Do you want to protect yourself against inflation even more? Here at MyMoneyExpert we strongly recommend using the investment strategy we just reviewed alongside paying off your mortgage. Paying it off gives you the following benefits:

 

  • You’ll retire with your own home.
  • No more monthly mortgage payments during your retirement.
  • The value of your home will continue to rise with inflation, assuming it’s not in a severely declining market.

 

Also, in the example provided we’ve assumed your salary remains £26,700 from age 25 to 60. It’s declining with inflation, yet the numbers still work out to £1 million.
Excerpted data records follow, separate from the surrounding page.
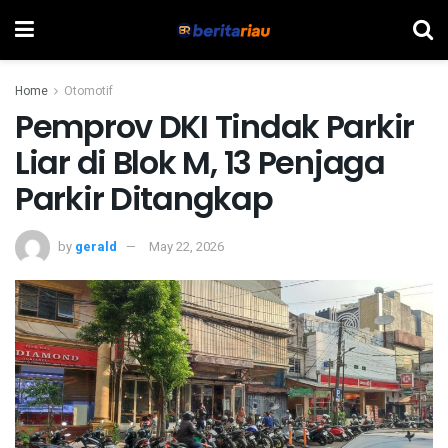
Home
Otomotif
Pemprov DKI Tindak Parkir
Liar di Blok M, 13 Penjaga
Parkir Ditangkap
by
gerald
May 22, 2026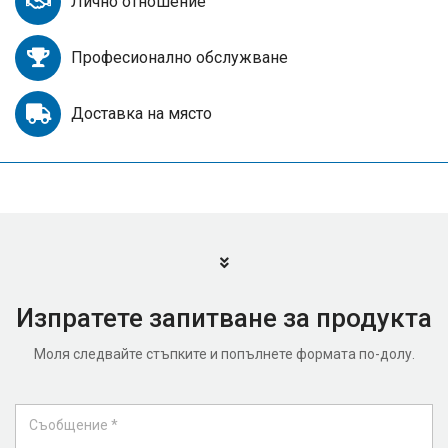
Лично отношение
Професионално обслужване
Доставка на място
Изпратете запитване за продукта
Моля следвайте стъпките и попълнете формата по-долу.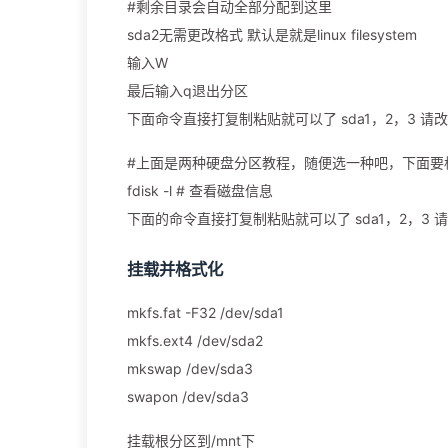
#剩余目录会自动全部分配到这里
sda2无需更改格式 默认是就是linux filesystem
输入W
最后输入q退出分区
下面命令直接打复制粘贴就可以了 sda1，2，3 请
#上面是两种硬盘分区教程，随便选一种吧，下面要
fdisk -l # 查看磁盘信息
下面的命令直接打复制粘贴就可以了 sda1，2，3 
挂载并格式化
mkfs.fat -F32 /dev/sda1
mkfs.ext4 /dev/sda2
mkswap /dev/sda3
swapon /dev/sda3
挂载根分区到/mnt下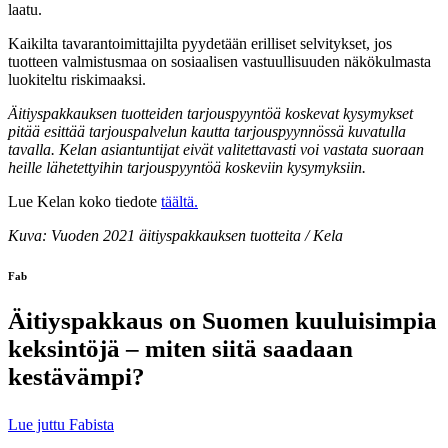
laatu.
Kaikilta tavarantoimittajilta pyydetään erilliset selvitykset, jos
tuotteen valmistusmaa on sosiaalisen vastuullisuuden näkökulmasta
luokiteltu riskimaaksi.
Äitiyspakkauksen tuotteiden tarjouspyyntöä koskevat kysymykset
pitää esittää tarjouspalvelun kautta tarjouspyynnössä kuvatulla
tavalla. Kelan asiantuntijat eivät valitettavasti voi vastata suoraan
heille lähetettyihin tarjouspyyntöä koskeviin kysymyksiin.
Lue Kelan koko tiedote
täältä.
Kuva: Vuoden 2021 äitiyspakkauksen tuotteita / Kela
Fab
Äitiyspakkaus on Suomen kuuluisimpia
keksintöjä – miten siitä saadaan
kestävämpi?
Lue juttu Fabista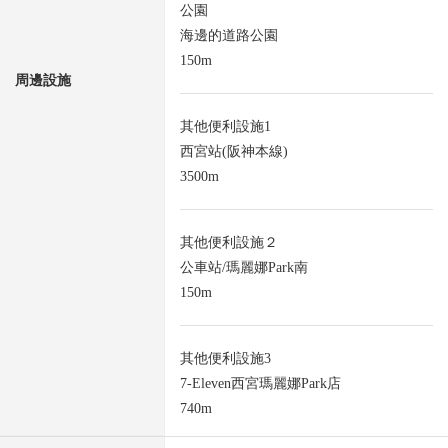
公園
海邊的道路公園
150m
周邊設施
其他便利設施1
西宮站(阪神本線)
3500m
其他便利設施２
公車站/瑪麗娜Park南
150m
其他便利設施3
7-Eleven西宮瑪麗娜Park店
740m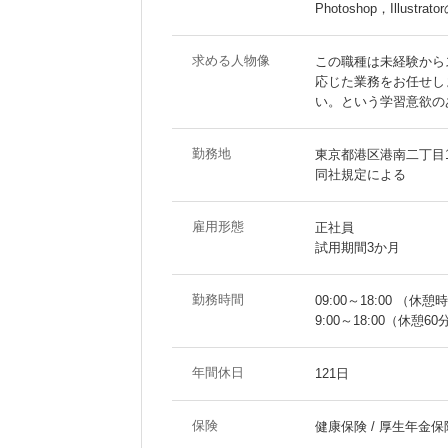
Photoshop，Illustr
求める人物像
この職種は未経験から
応じた業務をお任せし
い。という学習意欲の
勤務地
東京都港区港南二丁目
同社規定による
雇用形態
正社員
試用期間3か月
勤務時間
09:00～18:00 （休憩
9:00～18:00（休憩
年間休日
121日
保険
健康保険 / 厚生年金保険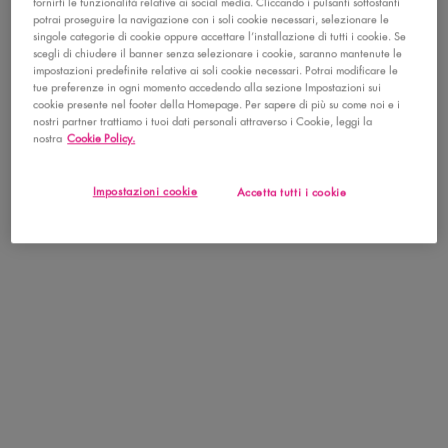
fornirti le funzionalità relative ai social media. Cliccando i pulsanti sottostanti
potrai proseguire la navigazione con i soli cookie necessari, selezionare le
singole categorie di cookie oppure accettare l’installazione di tutti i cookie. Se
Seleziona la tonalità
Select a colore for Epic Inky Stix Cream Gel Eyeliner
scegli di chiudere il banner senza selezionare i cookie, saranno mantenute le
01 Black Screen
impostazioni predefinite relative ai soli cookie necessari. Potrai modificare le
Matte black
tue preferenze in ogni momento accedendo alla sezione Impostazioni sui
cookie presente nel footer della Homepage. Per sapere di più su come noi e i
nostri partner trattiamo i tuoi dati personali attraverso i Cookie, leggi la
Trova un Negozio
nostra
Cookie Policy.
Impostazioni cookie
Accetta tutti i cookie
PDP Tabs with accordion on mobile
DESCRIZIONE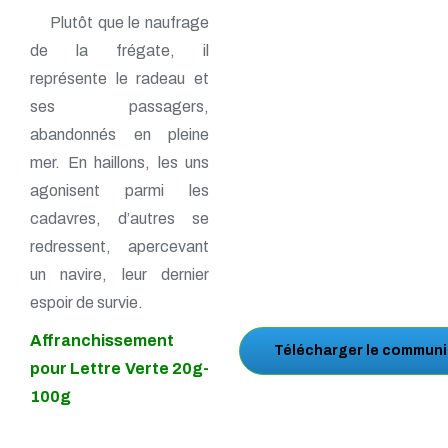
Plutôt que le naufrage
de la frégate, il
représente le radeau et
ses passagers,
abandonnés en pleine
mer. En haillons, les uns
agonisent parmi les
cadavres, d’autres se
redressent, apercevant
un navire, leur dernier
espoir de survie.
Affranchissement
Télécharger le communi
pour Lettre Verte 20g-
100g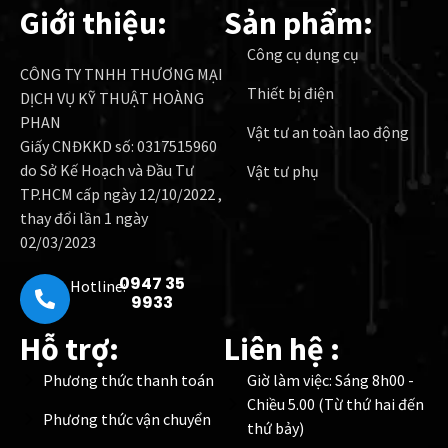
Giới thiệu:
Sản phẩm:
Công cụ dụng cụ
CÔNG TY TNHH THƯƠNG MẠI
Thiết bị điện
DỊCH VỤ KỸ THUẬT HOÀNG
PHAN
Vật tư an toàn lao động
Giấy CNĐKKD số: 0317515960
do Sở Kế Hoạch và Đầu Tư
Vật tư phụ
TP.HCM cấp ngày 12/10/2022 ,
thay đổi lần 1 ngày
02/03/2023
0947 35
Hotline:
9933
Hỗ trợ:
Liên hệ :
Phương thức thanh toán
Giờ làm việc: Sáng 8h00 -
Chiều 5.00 (Từ thứ hai đến
Phương thức vận chuyển
thứ bảy)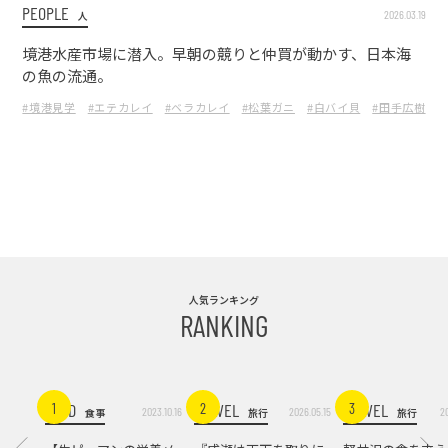
PEOPLE
2026.03.19
人
境港水産市場に潜入。早朝の競りと仲買が動かす、日本海
の魚の流通。
#境港見学
#エテカレイ
#ベラカレイ
#松葉ガニ
#白バイ貝
#田手広樹
人気ランキング
RANKING
FOOD
TRAVEL
TRAVEL
1
2
3
2023.10.16
2026.05.15
2
食事
旅行
旅行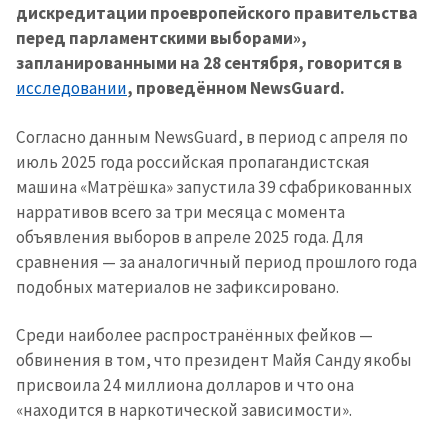
дискредитации проевропейского правительства
перед парламентскими выборами»,
запланированными на 28 сентября, говорится в
исследовании
, проведённом NewsGuard.
Согласно данным NewsGuard, в период с апреля по
июль 2025 года российская пропагандистская
машина «Матрёшка» запустила 39 сфабрикованных
нарративов всего за три месяца с момента
объявления выборов в апреле 2025 года. Для
сравнения — за аналогичный период прошлого года
подобных материалов не зафиксировано.
Среди наиболее распространённых фейков —
обвинения в том, что президент Майя Санду якобы
присвоила 24 миллиона долларов и что она
«находится в наркотической зависимости».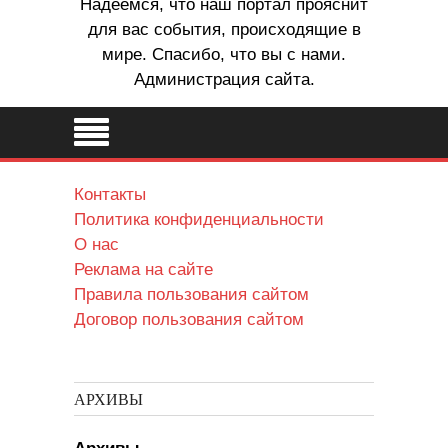
Надеемся, что наш портал прояснит
для вас события, происходящие в
мире. Спасибо, что вы с нами.
Администрация сайта.
Контакты
Политика конфиденциальности
О нас
Реклама на сайте
Правила пользования сайтом
Договор пользования сайтом
АРХИВЫ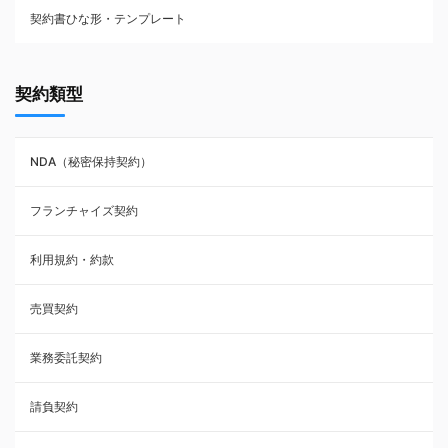
契約書ひな形・テンプレート
契約書ひな型・無料ダウンロード一覧
契約類型
NDA（秘密保持契約）
NDA（秘密保持契約）
業務委託契約
フランチャイズ契約
利用規約・約款
利用規約・約款
覚書・合意書・同意書
売買契約
承諾書
業務委託契約
雇用契約
請負契約
その他契約・書面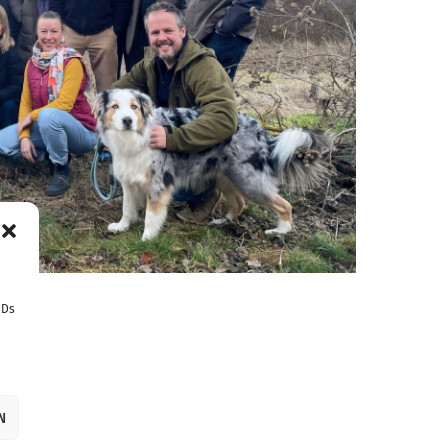
IDs
N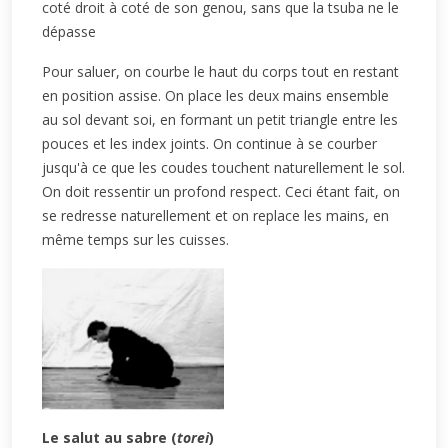
coté droit à coté de son genou, sans que la tsuba ne le
dépasse
Pour saluer, on courbe le haut du corps tout en restant
en position assise. On place les deux mains ensemble
au sol devant soi, en formant un petit triangle entre les
pouces et les index joints. On continue à se courber
jusqu'à ce que les coudes touchent naturellement le sol.
On doit ressentir un profond respect. Ceci étant fait, on
se redresse naturellement et on replace les mains, en
même temps sur les cuisses.
Le salut au sabre (
torei
)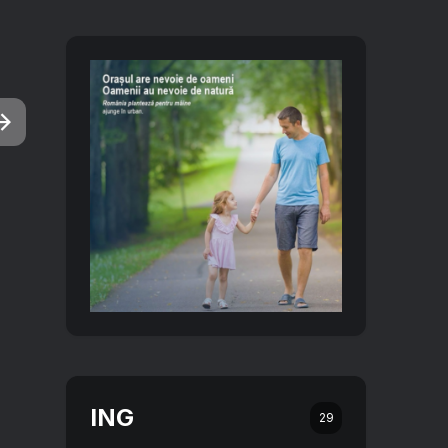
ING
29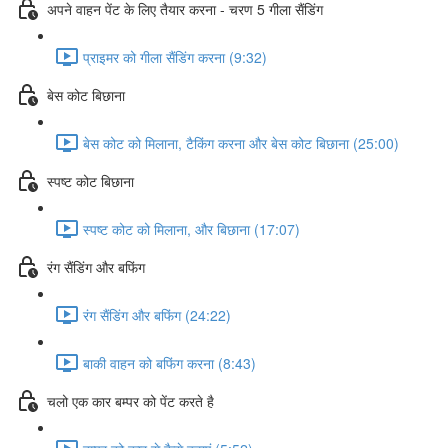
अपने वाहन पेंट के लिए तैयार करना - चरण 5 गीला सैंडिंग
प्राइमर को गीला सैंडिंग करना (9:32)
बेस कोट बिछाना
बेस कोट को मिलाना, टैकिंग करना और बेस कोट बिछाना (25:00)
स्पष्ट कोट बिछाना
स्पष्ट कोट को मिलाना, और बिछाना (17:07)
रंग सैंडिंग और बफिंग
रंग सैंडिंग और बफिंग (24:22)
बाकी वाहन को बफिंग करना (8:43)
चलो एक कार बम्पर को पेंट करते है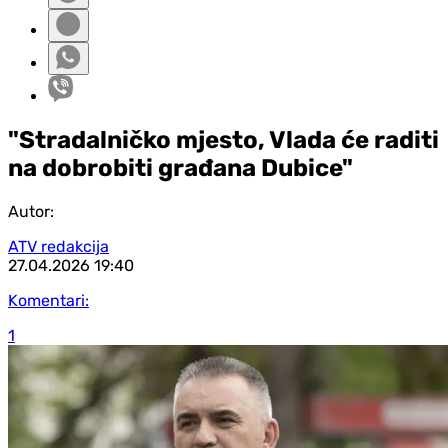
"Stradalničko mjesto, Vlada će raditi
na dobrobiti građana Dubice"
Autor:
ATV redakcija
27.04.2026
19:40
Komentari:
1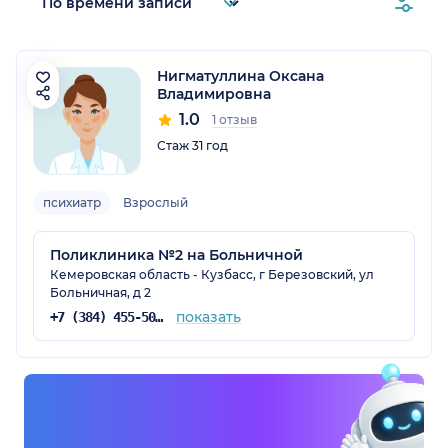
Нигматуллина Оксана
Владимировна
1.0
1 отзыв
Стаж 31 год
психиатр
Взрослый
Поликлиника №2 на Больничной
Кемеровская область - Кузбасс, г Березовский, ул
Больничная, д 2
показать
+7 (384) 455-50-03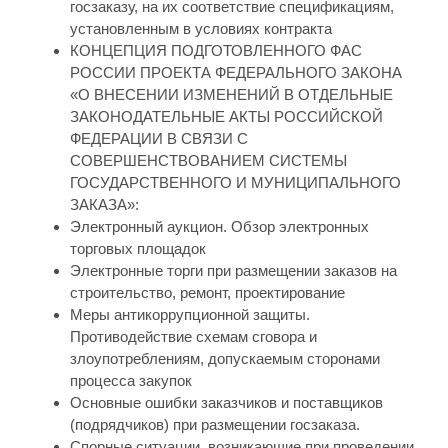
госзаказу, на их соответствие спецификациям,
установленным в условиях контракта
КОНЦЕПЦИЯ ПОДГОТОВЛЕННОГО ФАС
РОССИИ ПРОЕКТА ФЕДЕРАЛЬНОГО ЗАКОНА
«О ВНЕСЕНИИ ИЗМЕНЕНИЙ В ОТДЕЛЬНЫЕ
ЗАКОНОДАТЕЛЬНЫЕ АКТЫ РОССИЙСКОЙ
ФЕДЕРАЦИИ В СВЯЗИ С
СОВЕРШЕНСТВОВАНИЕМ СИСТЕМЫ
ГОСУДАРСТВЕННОГО И МУНИЦИПАЛЬНОГО
ЗАКАЗА»:
Электронный аукцион. Обзор электронных
торговых площадок
Электронные торги при размещении заказов на
строительство, ремонт, проектирование
Меры антикоррупционной защиты.
Противодействие схемам сговора и
злоупотреблениям, допускаемым сторонами
процесса закупок
Основные ошибки заказчиков и поставщиков
(подрядчиков) при размещении госзаказа.
Спорные ситуации, возникающие при проведении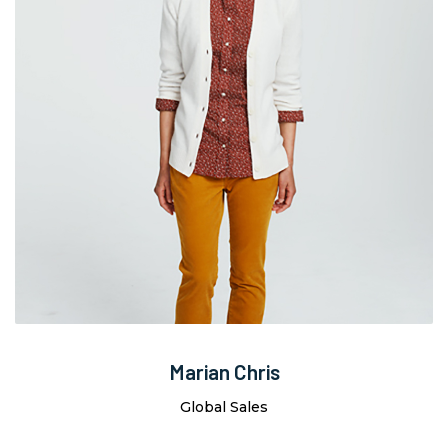
Marian Chris
Global Sales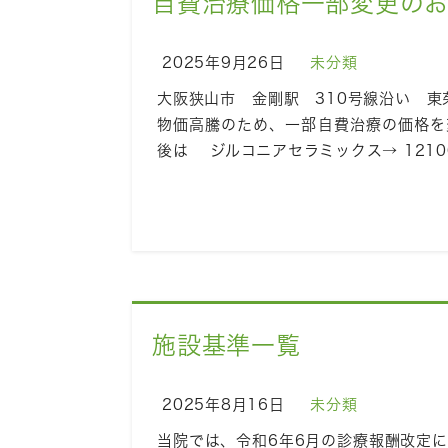
自費治療価格一部変更の
2025年9月26日
未分類
大阪狭山市 金剛駅 310号線沿い 東
物価高騰のため、一部自費治療の価格を
後は ジルコニアセラミックス→ 1210
施設基準一覧
2025年8月16日
未分類
当院では、令和6年6月の診療報酬改定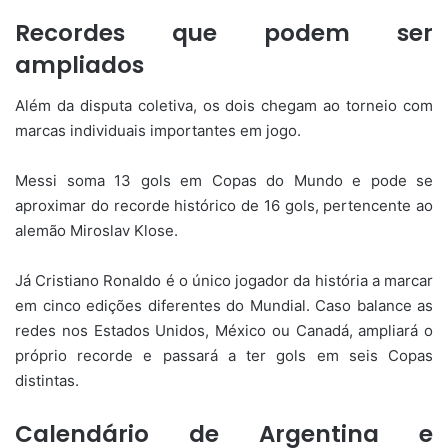
Recordes que podem ser
ampliados
Além da disputa coletiva, os dois chegam ao torneio com
marcas individuais importantes em jogo.
Messi soma 13 gols em Copas do Mundo e pode se
aproximar do recorde histórico de 16 gols, pertencente ao
alemão Miroslav Klose.
Já Cristiano Ronaldo é o único jogador da história a marcar
em cinco edições diferentes do Mundial. Caso balance as
redes nos Estados Unidos, México ou Canadá, ampliará o
próprio recorde e passará a ter gols em seis Copas
distintas.
Calendário de Argentina e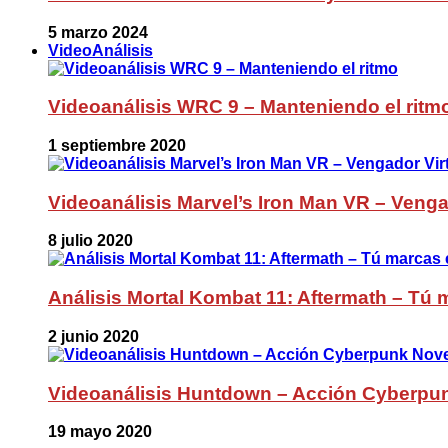
5 marzo 2024
VideoAnálisis
Videoanálisis WRC 9 – Manteniendo el ritm
1 septiembre 2020
Videoanálisis Marvel’s Iron Man VR – Venga
8 julio 2020
Análisis Mortal Kombat 11: Aftermath – Tú m
2 junio 2020
Videoanálisis Huntdown – Acción Cyberpu
19 mayo 2020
We’re also assuming you’ll continue contributing the same £445 per month to your investments, an amount that declines with inflation over time.

 

In reality it’s highly likely you’ll grow your salary and retirement contributions at the rate of inflation. This would put you much further ahead than if you were to continue contributing the same raw £445 over 35 years. It should shave off another few years before you achieve the magic £1m mark.

 

We hope this article has been useful as a simple guide to achieving a very comfortable retirement, you’ll be able to retire a millionaire just by starting early, being disciplined, patient, and riding out the waves of the UK stock markets.

 

Risk warning

 

With investment, your capital is at risk. Pension rules apply and tax rules may change in future.